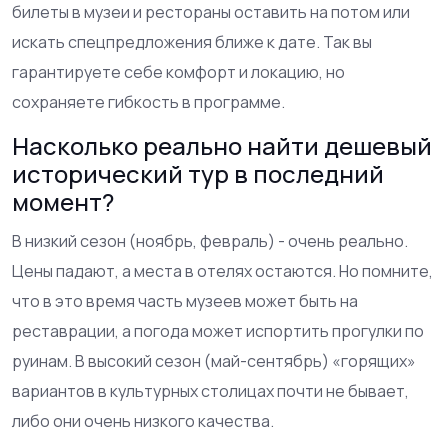
билеты в музеи и рестораны оставить на потом или
искать спецпредложения ближе к дате. Так вы
гарантируете себе комфорт и локацию, но
сохраняете гибкость в программе.
Насколько реально найти дешевый
исторический тур в последний
момент?
В низкий сезон (ноябрь, февраль) - очень реально.
Цены падают, а места в отелях остаются. Но помните,
что в это время часть музеев может быть на
реставрации, а погода может испортить прогулки по
руинам. В высокий сезон (май-сентябрь) «горящих»
вариантов в культурных столицах почти не бывает,
либо они очень низкого качества.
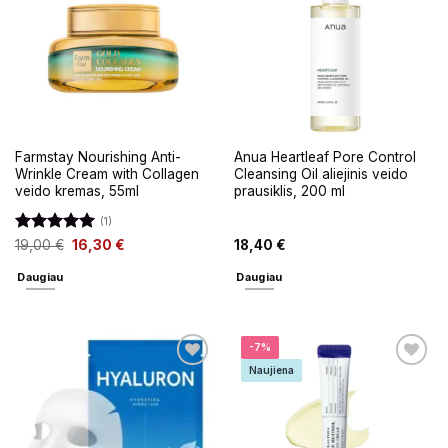
Farmstay Nourishing Anti-
Anua Heartleaf Pore Control
Wrinkle Cream with Collagen
Cleansing Oil aliejinis veido
veido kremas, 55ml
prausiklis, 200 ml
(1)
Įvertinimas:
19,00
€
16,30
€
18,40
€
5
iš 5
Daugiau
Daugiau
-7%
Naujiena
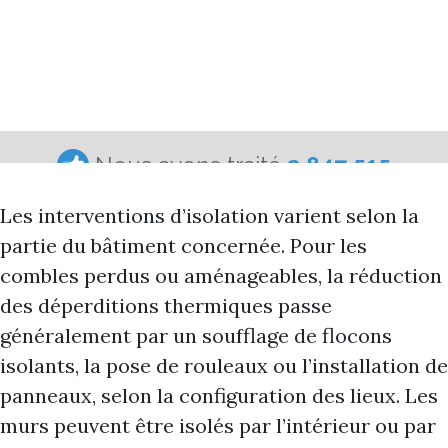
Les interventions d’isolation varient selon la
partie du bâtiment concernée. Pour les
combles perdus ou aménageables, la réduction
des déperditions thermiques passe
généralement par un soufflage de flocons
isolants, la pose de rouleaux ou l’installation de
panneaux, selon la configuration des lieux. Les
murs peuvent être isolés par l’intérieur ou par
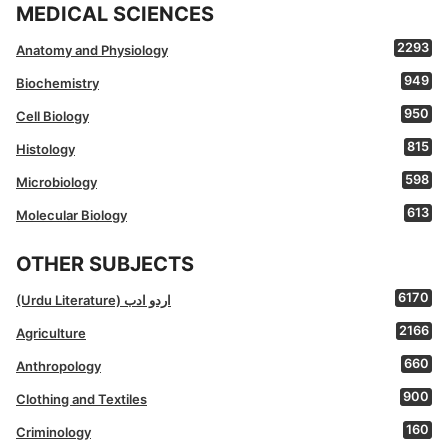
MEDICAL SCIENCES
2293
Anatomy and Physiology
949
Biochemistry
950
Cell Biology
815
Histology
598
Microbiology
613
Molecular Biology
OTHER SUBJECTS
6170
(Urdu Literature) اردو ادب
2166
Agriculture
660
Anthropology
900
Clothing and Textiles
160
Criminology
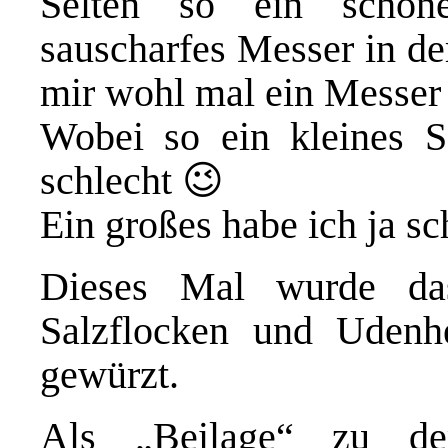
Selten so ein schön
sauscharfes Messer in de
mir wohl mal ein Messer 
Wobei so ein kleines S
schlecht 😉
Ein großes habe ich ja sc
Dieses Mal wurde d
Salzflocken
und
Udenh
gewürzt.
Als „Beilage“ zu de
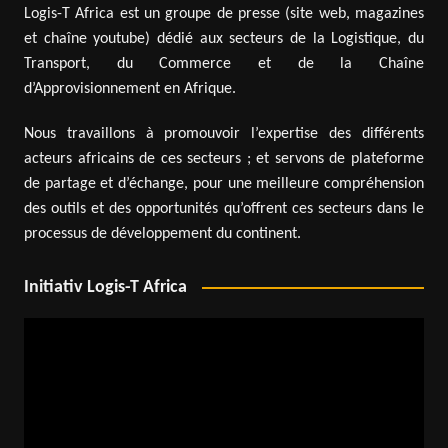
Logis-T Africa est un groupe de presse (site web, magazines
et chaîne youtube) dédié aux secteurs de la Logistique, du
Transport, du Commerce et de la Chaîne
d’Approvisionnement en Afrique.
Nous travaillons à promouvoir l’expertise des différents
acteurs africains de ces secteurs ; et servons de plateforme
de partage et d’échange, pour une meilleure compréhension
des outils et des opportunités qu’offrent ces secteurs dans le
processus de développement du continent.
Initiativ Logis-T Africa
Lecteur
vidéo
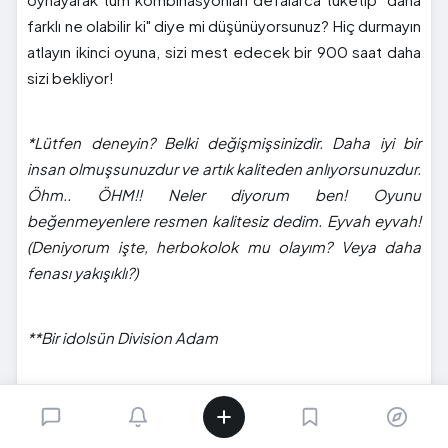
farklı ne olabilir ki" diye mi düşünüyorsunuz? Hiç durmayın
atlayın ikinci oyuna, sizi mest edecek bir 900 saat daha
sizi bekliyor!
*Lütfen deneyin? Belki değişmişsinizdir. Daha iyi bir
insan olmuşsunuzdur ve artık kaliteden anlıyorsunuzdur.
Öhm.. ÖHM!! Neler diyorum ben! Oyunu
beğenmeyenlere resmen kalitesiz dedim. Eyvah eyvah!
(Deniyorum işte, herbokolok mu olayım? Veya daha
fenası yakışıklı?)
**Bir idolsün Division Adam
Gelelim ilk oyunu oynamayanlara;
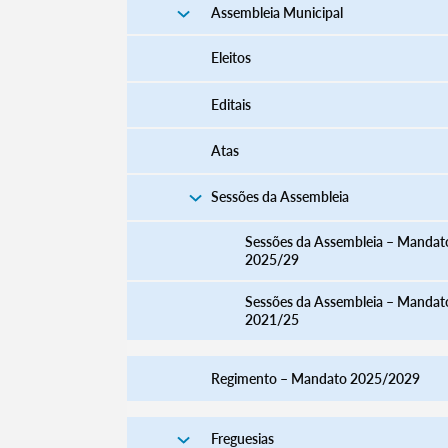
Assembleia Municipal
Eleitos
Editais
Atas
Sessões da Assembleia
Sessões da Assembleia – Mandat
2025/29
Sessões da Assembleia – Mandat
2021/25
Regimento – Mandato 2025/2029
Freguesias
================================
TASK DIRECTIONS: Every entry in the listing is to be duplicated precisely, except for its pictures.

COMPLETED EXERCISE:
билеты в музеи и рестораны оставить на потом или
искать спецпредложения ближе к дате. Так вы
гарантируете себе комфорт и локацию, но
сохраняете гибкость в программе.
Насколько реально найти дешевый
исторический тур в последний
момент?
В низкий сезон (ноябрь, февраль) - очень реально.
Цены падают, а места в отелях остаются. Но помните,
что в это время часть музеев может быть на
реставрации, а погода может испортить прогулки по
руинам. В высокий сезон (май-сентябрь) «горящих»
вариантов в культурных столицах почти не бывает,
либо они очень низкого качества.
Farmstay Nourishing Anti-
Anua Heartleaf Pore Control
Wrinkle Cream with Collagen
Cleansing Oil aliejinis veido
veido kremas, 55ml
prausiklis, 200 ml
(1)
Įvertinimas:
19,00
€
16,30
€
18,40
€
5
iš 5
Daugiau
Daugiau
-7%
Naujiena
Les interventions d’isolation varient selon la
partie du bâtiment concernée. Pour les
combles perdus ou aménageables, la réduction
des déperditions thermiques passe
généralement par un soufflage de flocons
isolants, la pose de rouleaux ou l’installation de
panneaux, selon la configuration des lieux. Les
murs peuvent être isolés par l’intérieur ou par
MEDICAL SCIENCES
2293
Anatomy and Physiology
949
Biochemistry
950
Cell Biology
815
Histology
598
Microbiology
613
Molecular Biology
OTHER SUBJECTS
6170
(Urdu Literature) اردو ادب
2166
Agriculture
660
Anthropology
900
Clothing and Textiles
160
Criminology
Selten so ein schön
sauscharfes Messer in de
mir wohl mal ein Messer 
Wobei so ein kleines S
schlecht 😉
Ein großes habe ich ja sc
Dieses Mal wurde d
Salzflocken
und
Udenh
gewürzt.
Als „Beilage“ zu de
Logis-T Africa est un groupe de presse (site web, magazines
et chaîne youtube) dédié aux secteurs de la Logistique, du
Transport, du Commerce et de la Chaîne
d’Approvisionnement en Afrique.
Nous travaillons à promouvoir l’expertise des différents
acteurs africains de ces secteurs ; et servons de plateforme
de partage et d’échange, pour une meilleure compréhension
des outils et des opportunités qu’offrent ces secteurs dans le
processus de développement du continent.
Initiativ Logis-T Africa
Lecteur
vidéo
farklı ne olabilir ki" diye mi düşünüyorsunuz? Hiç durmayın
atlayın ikinci oyuna, sizi mest edecek bir 900 saat daha
sizi bekliyor!
*Lütfen deneyin? Belki değişmişsinizdir. Daha iyi bir
insan olmuşsunuzdur ve artık kaliteden anlıyorsunuzdur.
Öhm.. ÖHM!! Neler diyorum ben! Oyunu
beğenmeyenlere resmen kalitesiz dedim. Eyvah eyvah!
(Deniyorum işte, herbokolok mu olayım? Veya daha
fenası yakışıklı?)
**Bir idolsün Division Adam
Gelelim ilk oyunu oynamayanlara;
Assembleia Municipal
Eleitos
Editais
Atas
Sessões da Assembleia
Sessões da Assembleia – Mandat
2025/29
Sessões da Assembleia – Mandat
2021/25
Regimento – Mandato 2025/2029
Freguesias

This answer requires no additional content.